N’oubliez pas cela, mes chers amis, enfouissez au plus profond de votre âme, pour qu’il n’en sorte jamais, le souvenir des jours que vous avez passés en ces lieux. Plus tard, quand vous aurez goûté aux amertumes de la vie, quand vous chercherez en vain autour de vous, sans les retrouver, tous ceux que l’absence aura dispersés et tous ceux que la mort vous aura enlevés, votre pensée se reportera avec une grande mélancolie et une grande douceur vers ces bancs où je vois s’agiter vos têtes blondes ou brunes, vers ces maîtres et ces maîtresses respectés qui auront formé votre esprit, vers ces parents chéris qui vous enveloppent de leurs soins, de leur affection, de leur tendresse toujours en éveil.

Et peut-être vous vous direz: Que ne suis-je encore à cet âge béni où je n’avais qu’à me laisser vivre pour être heureux!

Pour le moment, je ne suis pas éloigné de croire que vous avez hâte de grandir et d’être déjà des hommes et des femmes. Oh! vous savez, vous avez bien le temps!

Mais je prêcherais peut-être dans le désert si vous étiez les maîtres de vos destinées, car vous auriez beaucoup de peine à discipliner votre nature inquiète.

Il y avait une fois, aux Indes, une fée qui se présenta devant un nouveau-né.

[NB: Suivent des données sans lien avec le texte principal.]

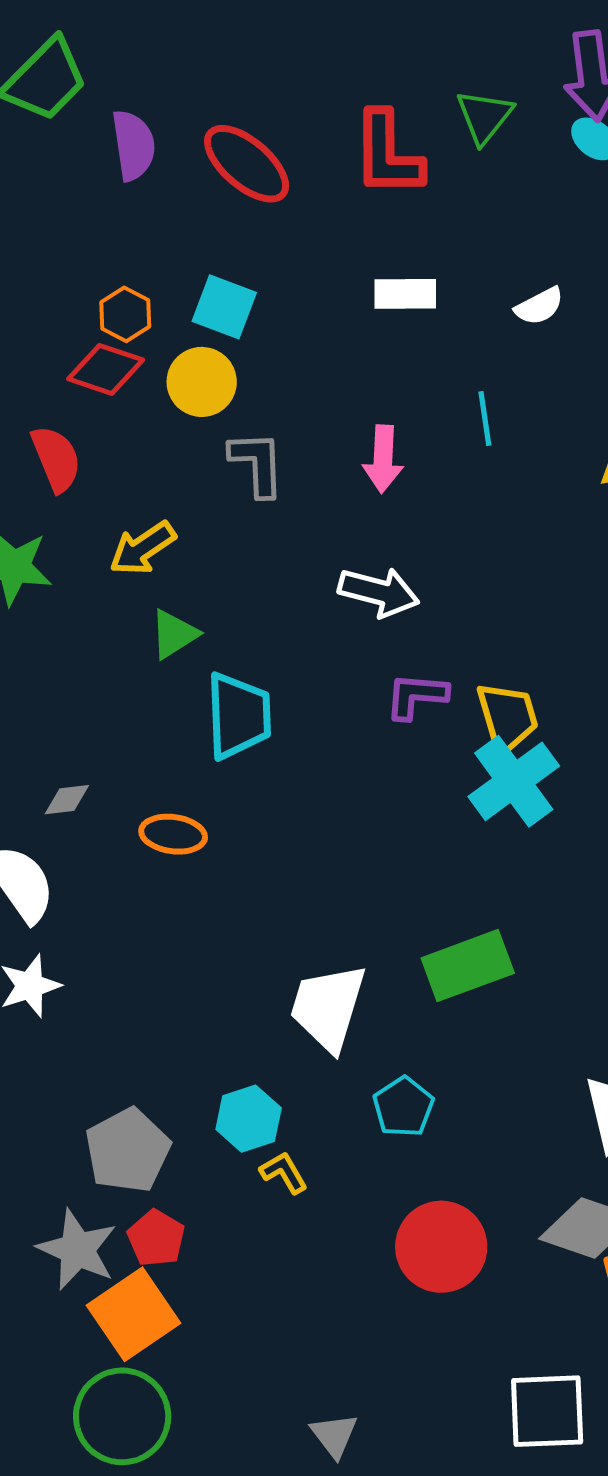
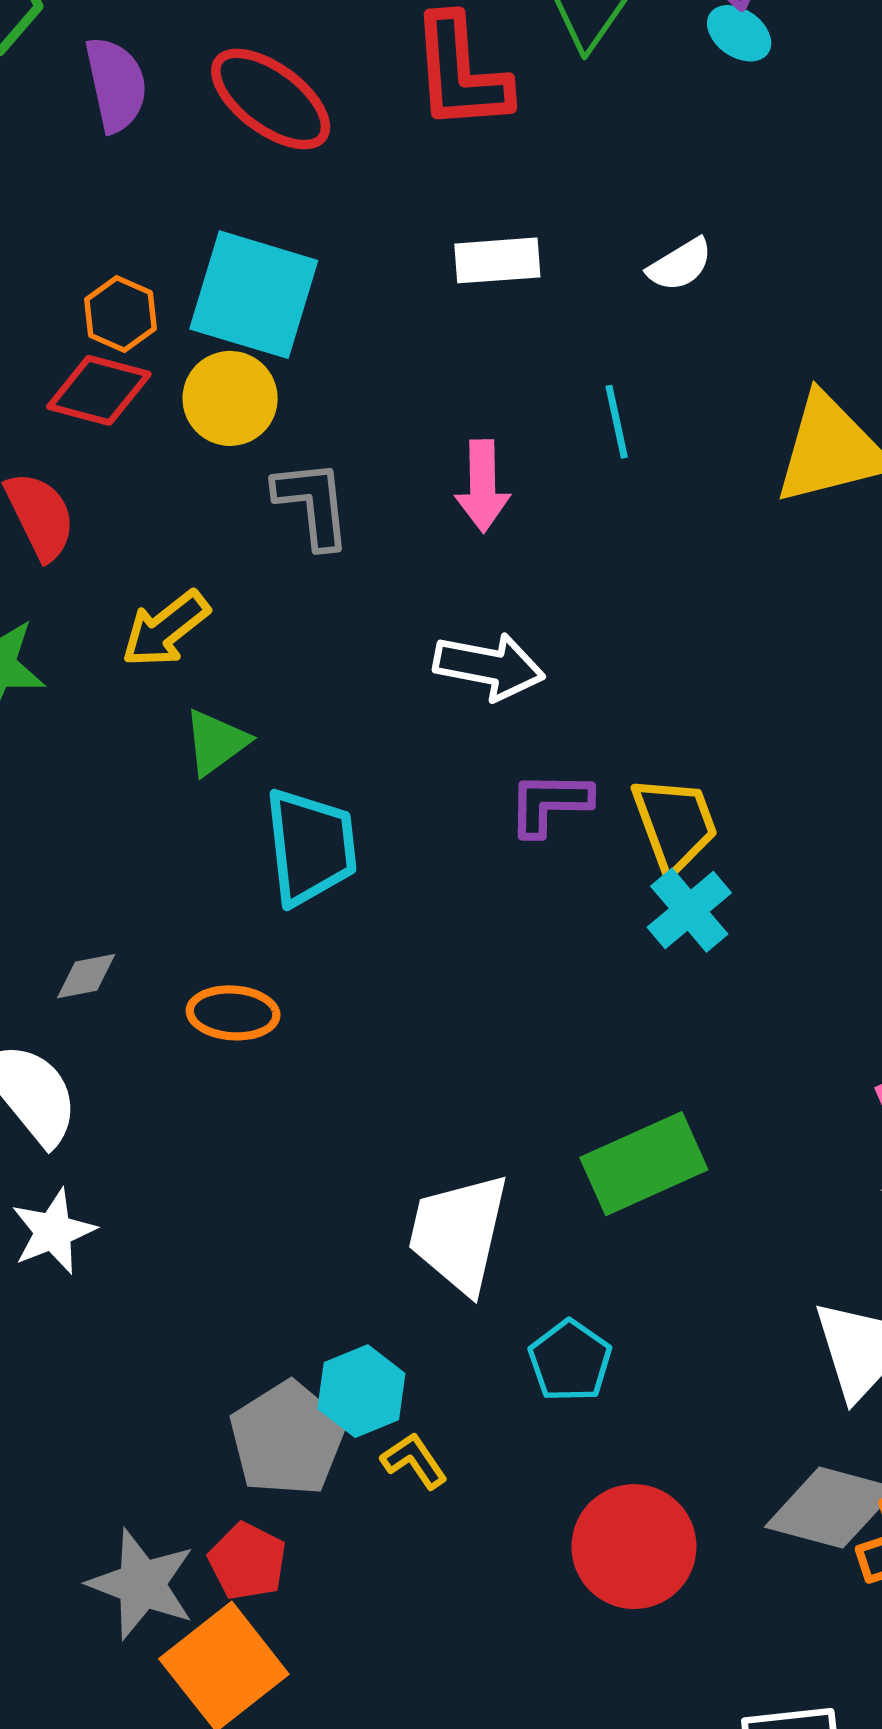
cyan square: (224, 307) -> (254, 295), size x1.5
cyan cross: (514, 781) -> (689, 910), size x0.7
gray pentagon: (128, 1150) -> (287, 1439), moved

Ah! ce n’était pas un nouveau-né ordinaire: il était fort intelligent et il agissait comme une grande personne. (C’est ainsi que ça se passe dans les contes.)

Elle lui dit:

— Enfant, voici un peloton de fil auquel est attachée une paire de ciseaux. La longueur de ce fil représente la longueur de ta vie: il y en a exactement pour 60 ans; la durée de chaque jour y est marquée par une trace. Tu as toute liberté pour en faire ce que tu voudras, soit que tu laisses tes jours s’écouler en toute tranquillité, soit que tu tires sur la ficelle pour arriver plus vite aux dates que tu désireras atteindre.

L’enfant, las d’être emprisonné dans ses maillots, n’attendit pas cinq minutes pour dérouler le fil jusqu’à l’âge d’un an; il prit les ciseaux et coupa. Mais il ne marchait pas encore et ne balbutiait que des mots inintelligibles.

— C’est bien ennuyeux, se dit-il, de ne pouvoir courir à droite et à gauche, et de ne pouvoir parler comme tout le monde.

Vlan! un coup de ciseau; il a 8 ans.

A cet âge, on lui donna un professeur.

— Dieu! quel supplice d’assister tous les jours à ces leçons, et de faire des devoirs, et de copier des punitions, et d’être mis au pain sec! Attends un peu, mon maître, je vais te jouer un bon tour.

Le peloton était là dans sa poche, avec les ciseaux de la fée.

Il tira, tira, tira,... dix années de fil.

— Ah! me voici maintenant un jeune homme. J’ai 18 ans, mais mes parents ne sont pas très généreux; ils me mesurent trop chichement l’argent nécessaire à mes plaisirs. Voyons! quel âge me faut-il? 20, 22, 24, 25 ans! va pour 25! et v’lan, un large coup de ciseau.

Il y avait un quart d’heure que l’enfant était né.

Or, à ce moment, un riche seigneur avait une fort belle jeune fille à marier, mais il ne voulait la donner qu’à un homme de 30 ans, estimant que l’on n’est bien sérieux que vers cet âge-là.

— N’est-ce que cela? s’écria notre héros. Le mal est bien facile à réparer. Et v’lan! un autre coup de ciseau. Le mariage eut lieu.

Dans les premiers temps, tout alla bien. Mais le beau-père exigea que son gendre embrassât la profession des armes sous peine de le déshériter.

Hélas! tout jeune officier, à trente ans, se voir obligé d’obéir à je ne sais combien de chefs, plus sévères et plus rigides les uns que les autres!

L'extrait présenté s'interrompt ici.